The pastoral life of our country has not been a
favorite subject of illustration by painters, poets, or
writers of romance. Perhaps it has been regarded as
wanting in the elements of beauty; perhaps it has
been thought too passionless and even; or it may
have been deemed too immediate and familiar. I have
had little opportunity for its observation in the eastern
and northern states, and in the south there is no such
life, and in the far west where pioneers are still busy
with felling the opposing trees, it is not yet time for
the reed's music; but in the interior of my native
state, which was a wilderness when first my father
went to it, and is now crowned with a dense and
prosperous population, there is surely as much in the
simple manners, and the little histories every day
revealed, to interest us in humanity, as there can be
in those old empires where the press of tyrannous
necessarily destroy the best life of society.

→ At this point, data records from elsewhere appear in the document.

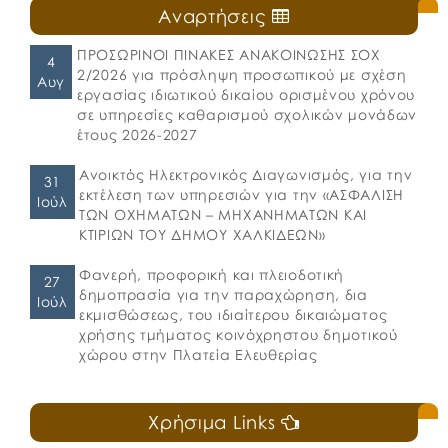
Αναρτήσεις
ΠΡΟΣΩΡΙΝΟΙ ΠΙΝΑΚΕΣ ΑΝΑΚΟΙΝΩΣΗΣ ΣΟΧ
4
2/2026 για πρόσληψη προσωπικού με σχέση
Αυγ
εργασίας ιδιωτικού δικαίου ορισμένου χρόνου
σε υπηρεσίες καθαρισμού σχολικών μονάδων
έτους 2026-2027
Ανοικτός Ηλεκτρονικός Διαγωνισμός, για την
31
εκτέλεση των υπηρεσιών για την «ΑΣΦΑΛΙΣΗ
Ιούλ
ΤΩΝ ΟΧΗΜΑΤΩΝ – ΜΗΧΑΝΗΜΑΤΩΝ ΚΑΙ
ΚΤΙΡΙΩΝ ΤΟΥ ΔΗΜΟΥ ΧΑΛΚΙΔΕΩΝ»
Φανερή, προφορική και πλειοδοτική
27
δημοπρασία για την παραχώρηση, δια
Ιούλ
εκμισθώσεως, του ιδιαίτερου δικαιώματος
χρήσης τμήματος κοινόχρηστου δημοτικού
χώρου στην Πλατεία Ελευθερίας
Χρήσιμα Links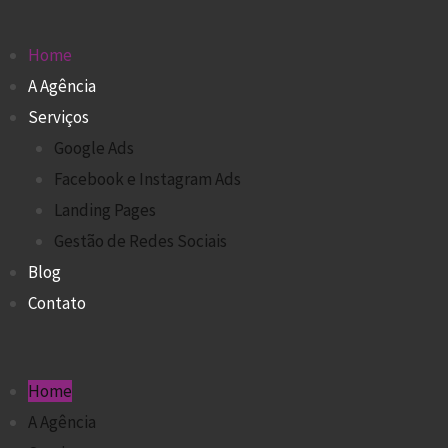
Home
A Agência
Serviços
Google Ads
Facebook e Instagram Ads
Landing Pages
Gestão de Redes Sociais
Blog
Contato
Home
A Agência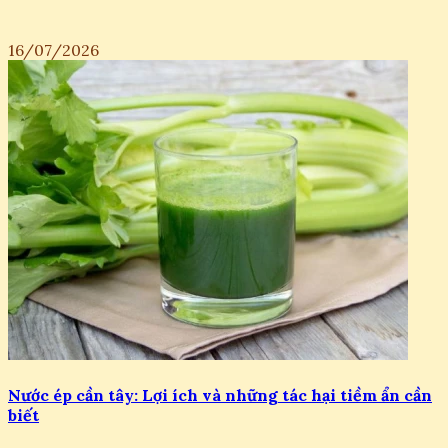
16/07/2026
Nước ép cần tây: Lợi ích và những tác hại tiềm ẩn cần
biết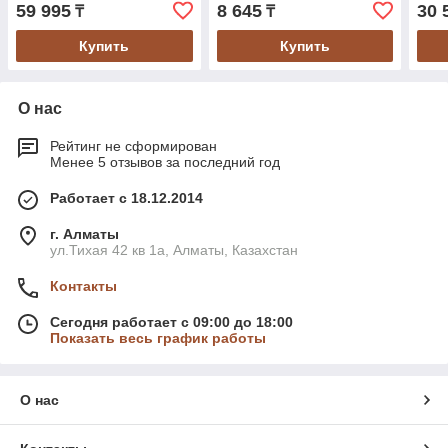
50.8мм ,
втулка 50.8мм
мм, 
59 995
8 645
30 
₸
₸
Купить
Купить
О нас
Рейтинг не сформирован
Менее 5 отзывов за последний год
Работает с 18.12.2014
г. Алматы
ул.Тихая 42 кв 1a, Алматы, Казахстан
Контакты
Сегодня работает с 09:00 до 18:00
Показать весь график работы
О нас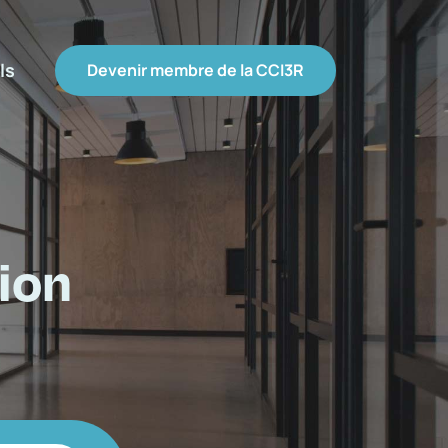
ls
Devenir membre de la CCI3R
ion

Without a thought of making a book, I began to
recall some shadows and sunbeams that fell about me
as I came up to womanhood, incidents for the most
part of so little apparent moment or significance that
they who live in what is called the world would
scarcely have marked them had they been detained
with me while they were passing, and before I was
aware, the record of my memories grew to all I now
have printed.
Looking over the proof sheets, as from day to day
they have come from my publisher, the thought has
frequently been suggested that such experiences as I
have endeavored to describe will fail to interest the
inhabitants of cities, where, however much there may
be of pity there is surely little of sympathy for the
poor and humble, and perhaps still less of faith in
their capacity for those finer feelings which are too
often deemed the blossoms of a high and fashionable
culture. The masters of literature who at any time
have attempted the exhibition of rural life, have, with
few exceptions, known scarcely anything of it from
participation, and however brilliant may have been
their pictures, therefore, they have seldom been true.

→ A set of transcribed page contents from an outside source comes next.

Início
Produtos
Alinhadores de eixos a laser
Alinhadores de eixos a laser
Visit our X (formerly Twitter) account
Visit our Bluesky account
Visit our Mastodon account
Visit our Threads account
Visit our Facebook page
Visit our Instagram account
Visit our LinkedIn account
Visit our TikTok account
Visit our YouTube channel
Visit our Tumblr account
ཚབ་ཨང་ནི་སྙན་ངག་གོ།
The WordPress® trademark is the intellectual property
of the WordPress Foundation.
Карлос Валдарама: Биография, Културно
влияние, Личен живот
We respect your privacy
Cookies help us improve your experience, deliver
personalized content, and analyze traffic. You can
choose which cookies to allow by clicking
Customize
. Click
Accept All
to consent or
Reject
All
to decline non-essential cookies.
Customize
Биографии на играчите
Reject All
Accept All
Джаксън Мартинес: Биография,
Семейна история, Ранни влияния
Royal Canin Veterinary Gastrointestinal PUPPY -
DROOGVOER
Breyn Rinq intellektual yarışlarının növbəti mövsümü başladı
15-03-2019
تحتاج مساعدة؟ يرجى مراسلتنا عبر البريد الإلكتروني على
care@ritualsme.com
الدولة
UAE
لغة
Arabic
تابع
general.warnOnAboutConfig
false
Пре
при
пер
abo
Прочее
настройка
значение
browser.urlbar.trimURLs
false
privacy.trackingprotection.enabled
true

Perhaps in their extravagance has been their greatest
charm. For myself, I confess I have no invention,
and I am altogether too poor an artist to dream of
fidelity. I believe that for these sketches I may challenge
of competent witnesses at least this testimony,
that the circumstances have a natural and probable air
which should induce their reception as honest relations
unless there is conclusive evidence against them. Having
this merit, they may perhaps interest if they do
not instruct readers who have regarded the farming
class as essentially different and inferior, and entitled
only to that peculiar praise they are accustomed to
receive in the resolutions of political conventions.